[Page segmentation data]
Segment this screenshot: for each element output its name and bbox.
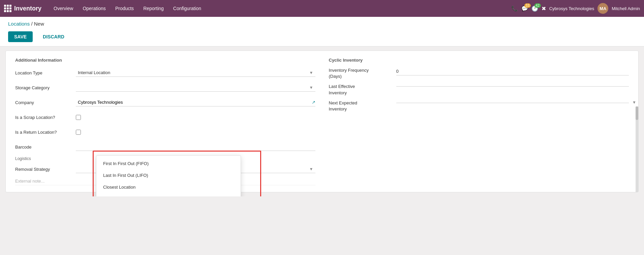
external-note-placeholder: External note... bbox=[15, 179, 44, 184]
activity-icon[interactable]: 🕐 42 bbox=[531, 5, 538, 12]
company-select[interactable]: Cybrosys Technologies bbox=[76, 98, 310, 106]
company-dropdown-icon: ▼ bbox=[632, 100, 636, 105]
dropdown-option-lifo[interactable]: Last In First Out (LIFO) bbox=[96, 169, 241, 181]
main-content: ➤ Additional Information Location Type I… bbox=[0, 46, 644, 196]
scrap-location-checkbox[interactable] bbox=[76, 115, 81, 120]
inventory-freq-label-text: Inventory Frequency(Days) bbox=[329, 68, 369, 79]
cyclic-inventory-title: Cyclic Inventory bbox=[329, 58, 629, 63]
scrap-location-label: Is a Scrap Location? bbox=[15, 115, 76, 120]
form-card: ➤ Additional Information Location Type I… bbox=[5, 51, 639, 192]
removal-strategy-label: Removal Strategy bbox=[15, 167, 76, 172]
brand-logo: Inventory bbox=[14, 5, 41, 12]
location-type-select[interactable]: Internal Location View Virtual Location … bbox=[76, 69, 315, 76]
company-label: Company bbox=[15, 100, 76, 105]
scrollbar[interactable] bbox=[636, 106, 638, 192]
last-effective-value bbox=[396, 84, 629, 87]
storage-category-select[interactable] bbox=[76, 84, 315, 91]
inventory-frequency-label: Inventory Frequency(Days) bbox=[329, 67, 396, 79]
removal-strategy-dropdown: First In First Out (FIFO) Last In First … bbox=[96, 155, 241, 196]
location-type-label: Location Type bbox=[15, 70, 76, 75]
breadcrumb-parent[interactable]: Locations bbox=[8, 21, 30, 27]
action-bar: SAVE DISCARD bbox=[0, 29, 644, 46]
next-expected-row: Next ExpectedInventory bbox=[329, 100, 629, 112]
menu-operations[interactable]: Operations bbox=[79, 4, 110, 13]
right-column: Cyclic Inventory Inventory Frequency(Day… bbox=[329, 58, 629, 185]
return-location-checkbox[interactable] bbox=[76, 130, 81, 135]
inventory-frequency-row: Inventory Frequency(Days) 0 bbox=[329, 67, 629, 79]
scrollbar-thumb[interactable] bbox=[636, 106, 638, 120]
company-external-link-icon[interactable]: ↗ bbox=[312, 100, 315, 105]
top-right-controls: 📞 💬 33 🕐 42 ✖ Cybrosys Technologies MA M… bbox=[511, 3, 640, 14]
barcode-row: Barcode bbox=[15, 141, 315, 152]
menu-overview[interactable]: Overview bbox=[50, 4, 77, 13]
next-expected-value bbox=[396, 100, 629, 103]
storage-category-select-wrapper: ▼ bbox=[76, 84, 315, 92]
company-field-wrapper: Cybrosys Technologies ▼ ↗ bbox=[76, 98, 315, 106]
menu-products[interactable]: Products bbox=[111, 4, 138, 13]
save-button[interactable]: SAVE bbox=[8, 31, 33, 42]
scrap-location-checkbox-wrapper bbox=[76, 115, 81, 120]
brand-name: Inventory bbox=[14, 5, 41, 12]
menu-reporting[interactable]: Reporting bbox=[139, 4, 168, 13]
top-menu: Overview Operations Products Reporting C… bbox=[50, 4, 509, 13]
last-effective-label: Last EffectiveInventory bbox=[329, 84, 396, 96]
company-name: Cybrosys Technologies bbox=[549, 6, 594, 11]
apps-icon[interactable] bbox=[4, 5, 11, 12]
activity-badge: 42 bbox=[534, 3, 541, 8]
discard-button[interactable]: DISCARD bbox=[37, 31, 70, 42]
dropdown-option-fefo[interactable]: First Expiry First Out (FEFO) bbox=[96, 193, 241, 196]
additional-info-title: Additional Information bbox=[15, 58, 315, 63]
user-avatar[interactable]: MA bbox=[597, 3, 608, 14]
breadcrumb-separator: / bbox=[31, 21, 34, 27]
next-expected-label: Next ExpectedInventory bbox=[329, 100, 396, 112]
barcode-label: Barcode bbox=[15, 145, 76, 150]
top-navigation: Inventory Overview Operations Products R… bbox=[0, 0, 644, 17]
breadcrumb: Locations / New bbox=[0, 17, 644, 29]
storage-category-label: Storage Category bbox=[15, 85, 76, 90]
barcode-input[interactable] bbox=[76, 143, 315, 151]
breadcrumb-current: New bbox=[34, 21, 44, 27]
messages-icon[interactable]: 💬 33 bbox=[521, 5, 528, 12]
dropdown-option-closest[interactable]: Closest Location bbox=[96, 181, 241, 193]
menu-configuration[interactable]: Configuration bbox=[169, 4, 205, 13]
phone-icon[interactable]: 📞 bbox=[511, 5, 518, 12]
return-location-label: Is a Return Location? bbox=[15, 130, 76, 135]
company-row: Company Cybrosys Technologies ▼ ↗ bbox=[15, 97, 315, 108]
return-location-row: Is a Return Location? bbox=[15, 127, 315, 137]
location-type-select-wrapper: Internal Location View Virtual Location … bbox=[76, 69, 315, 77]
dropdown-option-fifo[interactable]: First In First Out (FIFO) bbox=[96, 158, 241, 169]
inventory-frequency-value[interactable]: 0 bbox=[396, 67, 629, 75]
settings-icon[interactable]: ✖ bbox=[542, 5, 546, 12]
scrap-location-row: Is a Scrap Location? bbox=[15, 112, 315, 123]
last-effective-row: Last EffectiveInventory bbox=[329, 84, 629, 96]
user-name: Mitchell Admin bbox=[612, 6, 640, 11]
messages-badge: 33 bbox=[524, 3, 531, 8]
storage-category-row: Storage Category ▼ bbox=[15, 82, 315, 93]
return-location-checkbox-wrapper bbox=[76, 130, 81, 135]
location-type-row: Location Type Internal Location View Vir… bbox=[15, 67, 315, 78]
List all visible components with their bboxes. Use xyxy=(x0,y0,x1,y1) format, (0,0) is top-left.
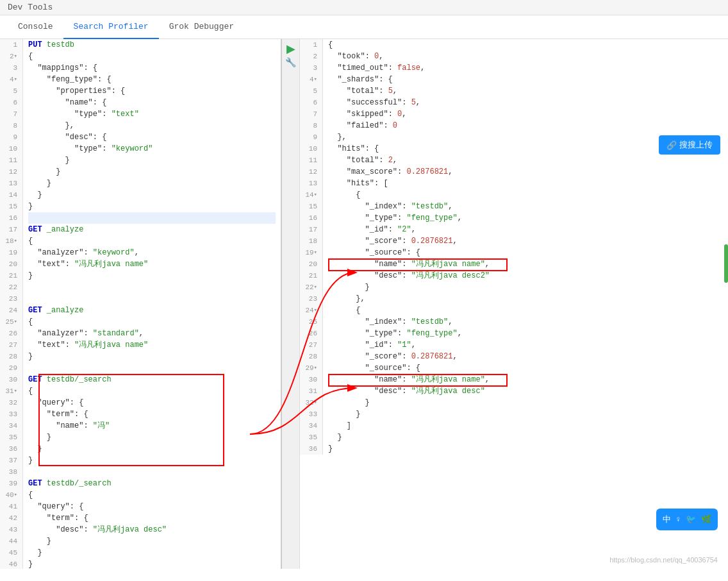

> Task details:
A copy of each line above that holds the word "return" is the expected answer.

> Result for this exercise:
return-location-checkbox[interactable] bbox=[76, 130, 81, 135]
return-location-label: Is a Return Location? bbox=[15, 130, 76, 135]
return-location-row: Is a Return Location? bbox=[15, 127, 315, 137]
return-location-checkbox-wrapper bbox=[76, 130, 81, 135]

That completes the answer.